The Cuban gunners were going for airbursts, he noted, a reasonable tactic considering how well his troops were dug in. Shells fused to explode on impact with the ground were ineffective against men in deep holes, unless one happened to land in the hole itself. But shells exploding twenty meters up could shower dug-in infantry with high-velocity fragments-forcing them to keep their heads down while armored troop carriers and tanks attacked.
It was light enough now for binoculars, and Boerson scanned the ground between Pietersburg and his positions. Yes, there they were. A dark wedge of dots moving toward him. Time to release the guns.
Stepping back into his headquarters, he said, “Order the one fifty-five battery to engage the enemy formation. Fuse for airburst. ” That would give the swine a little of their own back, he thought. It wouldn’t hurt their tanks much, but it would disrupt that pretty formation and give them something to think about.
He waited while the operator called the battery, located about eight hundred meters away. The man jiggled his receiver.
“Sir, there’s no reply,”
What? Boerson moved back outside, sweeping his binoculars toward his nearby artillery emplacements. He pursed his lips. Yes, they were being shelled, too, and by more airbursts. So much for concealment. The Cubans knew right where he’d hidden his guns.
Still, his gunners should have their battery fire-control center under cover. Had an explosion cut the telephone line?
Then, staring at the enemy barrage, he noted that the airbursts looked a little different. The explosions were smaller. Mortars, maybe? If so, when were the Cubans going to use their bigger guns? Each shell was also throwing off a tremendous amount of red-colored smoke. That was unusual.
Mixing smoke with high explosive was a common tactic, but not against artillery.
His signalman appeared in the doorway.
“Sir, Commandant Salter is on the line!” Traces of barely suppressed panic crept into his voice.
“He says his men are all dying.”
The brigadier leapt for the phone. What the hell was going on?
“Boerson here.”
“It’s gas… poison gas, bursting over us!”

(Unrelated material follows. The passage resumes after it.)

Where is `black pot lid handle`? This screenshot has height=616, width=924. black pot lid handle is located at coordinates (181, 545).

My God. Gas. Of course. That explained the red mist and the small explosions. Each Cuban shell contained just enough explosive to scatter its deadly cargo over a wide area.
“Only a few of us have masks, and they don’t help anyway! Most of my men are already dead! I’ve got a mask on, but if I open up my vehicle, I’ll die from skin contact!” Salter’s abject terror came through clearly over the phone line.
“Pull back, George. Save yourself and anyone you can.” It was an automatic response, sensible in the circumstances but no less distasteful. Pulling back from the mountain meant abandoning
Potgietersrus to the communists.
The phone line went dead.
Boerson stood rooted in place, his mind in a mad, dizzying whirl. What could he do now? Salter’s infantry battalion and his best artillery battery were both gone. How much of the brigade had the Cuban poison-gas barrage hit?
He heard the crump of a muted explosion overhead, quickly followed by a handful more. His heart sank, and for the first time in his career, he hoped he was under fire by enemy high explosive.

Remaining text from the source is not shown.